- O Globo
Temos que enfrentar um governo contra a nossa própria existência
Sempre fui um cinéfilo febril. Acho que nunca perdi nenhuma novidade dos três cinemas de Botafogo, onde moravam meus pais, no Rio de Janeiro. Acho que muita coisa do que sei hoje, comecei a aprender com os filmes que vi no Nacional, no Star e no Guanabara. E ainda tive, até o fim de minha adolescência, as férias de verão em Maceió, entre a turma da Avenida da Paz, os fins de semana no cinema São Luiz e as sessões semanais no clube Fênix Alagoana, onde podíamos ver filmes franceses permitidos para maiores acima de minha idade. Depois é que eu ia consultar outras fontes, como livros, mestres e amigos que entendiam das coisas mais do que eu.
O cinema sempre foi, para mim, não apenas uma fonte prazerosa de entretenimento, como também um indispensável instrumento de cultura, capaz de revelar desde a geografia até os costumes, os modos de vida, a ética dos tempos em que vivíamos. A partir das duas primeiras décadas do século XX, o cinema se tornou o pai fundador, o avozinho de uma família de audiovisual que gerou a televisão, o VHS e o DVD, o digital, a internet, o videogame e o streaming, tanta coisa que rola e ainda vai rolar por aí.
Antes de tudo, o cinema é um modo original de contar histórias e de registrar movimentos de formas, cores e sons, esteja tudo isso fora ou dentro de nós mesmos. Quando fazemos um filme, seja ele uma baita produção ou modesta selfie com nosso celular, ele é sempre, ao mesmo tempo, o registro do que existe no mundo e de um mundo que existe dentro de nós. As melhores obras audiovisuais são sempre aquelas capazes de ser essas duas coisas.
A primeira sessão pública de um filme se deu em 28 de dezembro de 1895, num café de Paris, com filmes dos irmãos Lumière, de Lyon. Menos de um ano depois, esses filmes inaugurais seriam exibidos no Rio de Janeiro, numa sala na Rua do Ouvidor, por iniciativa dos irmãos Segreto, ítalo-brasileiros que se tornariam produtores. O cinema foi, portanto, desde o início, um empenho fraterno, uma questão de família.
O cinema nasceu no berço dos anseios progressistas do século XIX, um século de tantas certezas. E foi criado no tumulto alucinante do século XX, um século sem rumo, perdido em tantas batalhas guerreiras e de finanças, que construiu, entre as duas Grandes Guerras, as ilusões do nosso futuro, quase todas fracassadas.
Potencial veículo de um novo individualismo responsável, um individualismo generoso, não marcado pelo egoísmo ou pela invisibilidade do outro, mas pela responsabilidade de cada um por todos, o cinema era a primeira manifestação de uma coisa nova que o homem inventou, para além da arte e do comércio, para o ser humano melhor se conhecer e se expressar.
Quando comecei a fazer filmes, em plena revolução autoral, o cinema era a coisa mais moderna do mundo.

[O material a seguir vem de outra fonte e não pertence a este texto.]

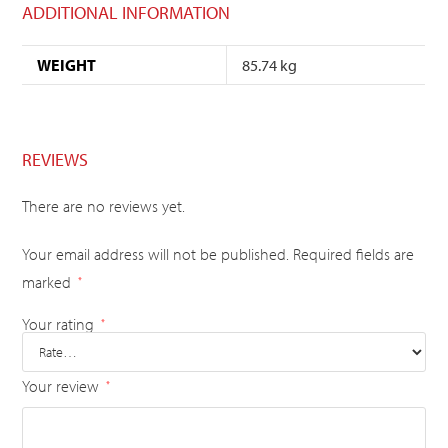
ADDITIONAL INFORMATION
WEIGHT
85.74 kg
REVIEWS
There are no reviews yet.
Your email address will not be published.
Required fields are
marked
*
Your rating
*
Your review
*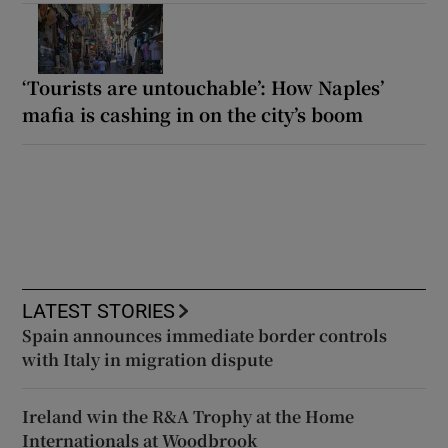
‘Tourists are untouchable’: How Naples’
mafia is cashing in on the city’s boom
LATEST STORIES
Spain announces immediate border controls
with Italy in migration dispute
Ireland win the R&A Trophy at the Home
Internationals at Woodbrook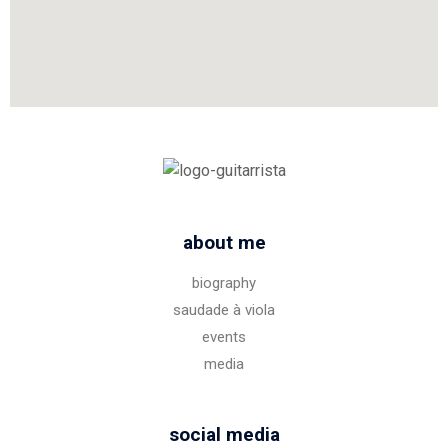
about me
biography
saudade à viola
events
media
social media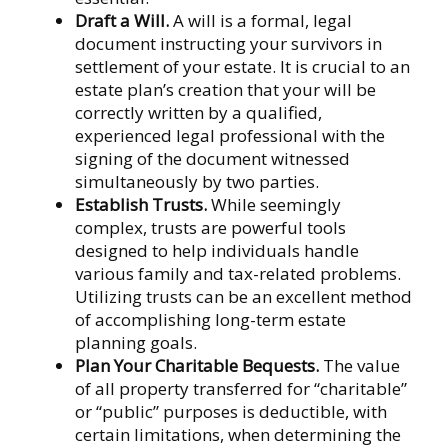
Draft a Will.
A will is a formal, legal
document instructing your survivors in
settlement of your estate. It is crucial to an
estate plan’s creation that your will be
correctly written by a qualified,
experienced legal professional with the
signing of the document witnessed
simultaneously by two parties.
Establish Trusts.
While seemingly
complex, trusts are powerful tools
designed to help individuals handle
various family and tax-related problems.
Utilizing trusts can be an excellent method
of accomplishing long-term estate
planning goals.
Plan Your Charitable Bequests.
The value
of all property transferred for “charitable”
or “public” purposes is deductible, with
certain limitations, when determining the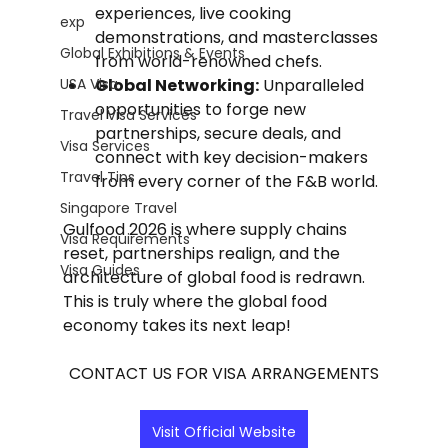
experiences, live cooking 
exp
demonstrations, and masterclasses 
Global Exhibitions & Events
from world-renowned chefs.
USA Visa
Global Networking:
 Unparalleled 
opportunities to forge new 
Travel Visa Services
partnerships, secure deals, and 
Visa Services
connect with key decision-makers 
Travel Tips
from every corner of the F&B world.
Singapore Travel
Gulfood 2026 is where supply chains 
Visa Requirements
reset, partnerships realign, and the 
Visa Guides
architecture of global food is redrawn. 
This is truly where the global food 
economy takes its next leap!
CONTACT US FOR VISA ARRANGEMENTS
Visit Official Website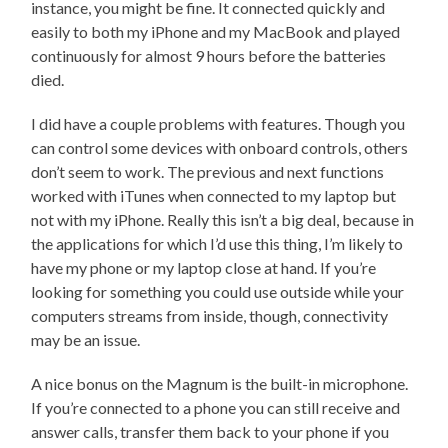
instance, you might be fine. It connected quickly and
easily to both my iPhone and my MacBook and played
continuously for almost 9 hours before the batteries
died.
I did have a couple problems with features. Though you
can control some devices with onboard controls, others
don’t seem to work. The previous and next functions
worked with iTunes when connected to my laptop but
not with my iPhone. Really this isn’t a big deal, because in
the applications for which I’d use this thing, I’m likely to
have my phone or my laptop close at hand. If you’re
looking for something you could use outside while your
computers streams from inside, though, connectivity
may be an issue.
A nice bonus on the Magnum is the built-in microphone.
If you’re connected to a phone you can still receive and
answer calls, transfer them back to your phone if you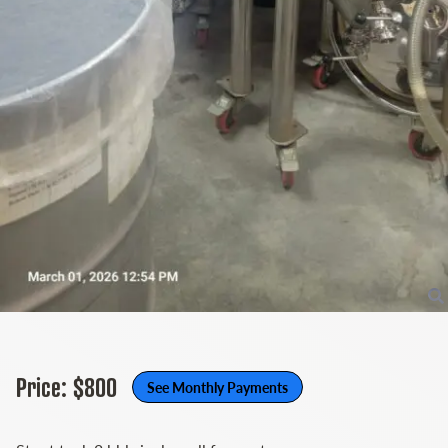
Price: $800
See Monthly Payments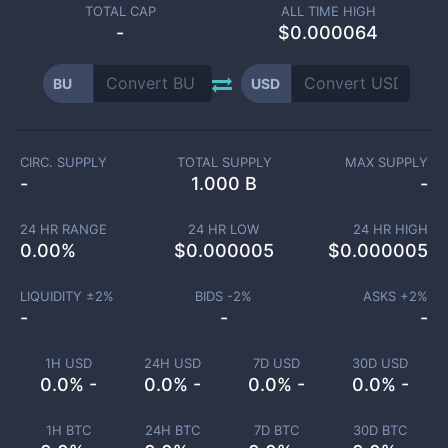
TOTAL CAP
ALL TIME HIGH
-
$0.000064
BU
USD
CIRC. SUPPLY
TOTAL SUPPLY
MAX SUPPLY
-
1.000 B
-
24 HR RANGE
24 HR LOW
24 HR HIGH
0.00
%
$
0.000005
$
0.000005
LIQUIDITY ±
2
%
BIDS -
2
%
ASKS +
2
%
-
-
-
1H USD
24H USD
7D USD
30D USD
0.0% -
0.0% -
0.0% -
0.0% -
1H BTC
24H BTC
7D BTC
30D BTC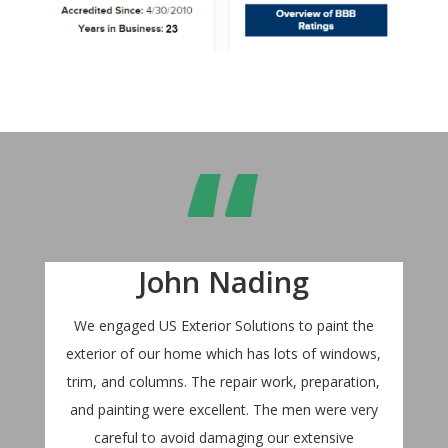
“
John Nading
We engaged US Exterior Solutions to paint the
exterior of our home which has lots of windows,
trim, and columns. The repair work, preparation,
and painting were excellent. The men were very
careful to avoid damaging our extensive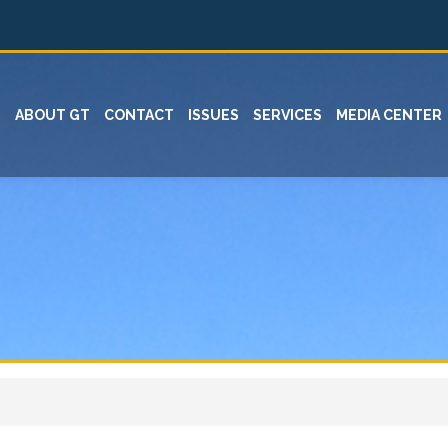
ABOUT GT
CONTACT
ISSUES
SERVICES
MEDIA CENTER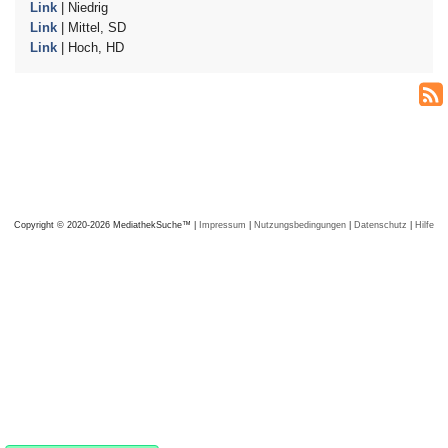
Link
| Niedrig
Link
| Mittel, SD
Link
| Hoch, HD
Copyright © 2020-2026 MediathekSuche™ |
Impressum
|
Nutzungsbedingungen
|
Datenschutz
|
Hilfe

O poder de um filme não era medido apenas pelo número de ingressos vendidos, mas também por sua capacidade de fazer girar o mundo, criar novos paradigmas de toda natureza. Desse modo, o cinema americano e sua máquina industrial, teria o que absorver do semiartesanato brasileiro. Ou vice-versa, claro. Talvez seja até por isso que, nessa guerra cultural que nosso governo pratica contra os pensadores e os artistas do país, o cinema venha sendo uma vítima preferencial.
Enquanto cineasta, convivi, às vezes, com governos que, à direita ou à esquerda, tinham planos de nos domar, não levando muito a sério a atividade. À esquerda ou à direita, enfrentamos autoridades que desejavam criar censura prévia de investimentos. Ou, ainda, autoridades que não julgavam necessário ou conveniente haver cinema no Brasil. O governo Bolsonaro é diferente desses dois partidos — este governo é pura e simplesmente contra a existência de um cinema brasileiro e está disposto a tudo, para que isso não aconteça.
Conheci muitos governantes do país que não se interessavam pelo cinema brasileiro. Mas esta é a primeira vez, em meu tempo de vida, que estamos tendo que enfrentar um governo que é contra a nossa própria existência, a existência de um cinema brasileiro capaz de nos representar. Talvez só nos reste torcer para que esses próximos dois anos e meio passem bem depressa. Tomara que passem logo.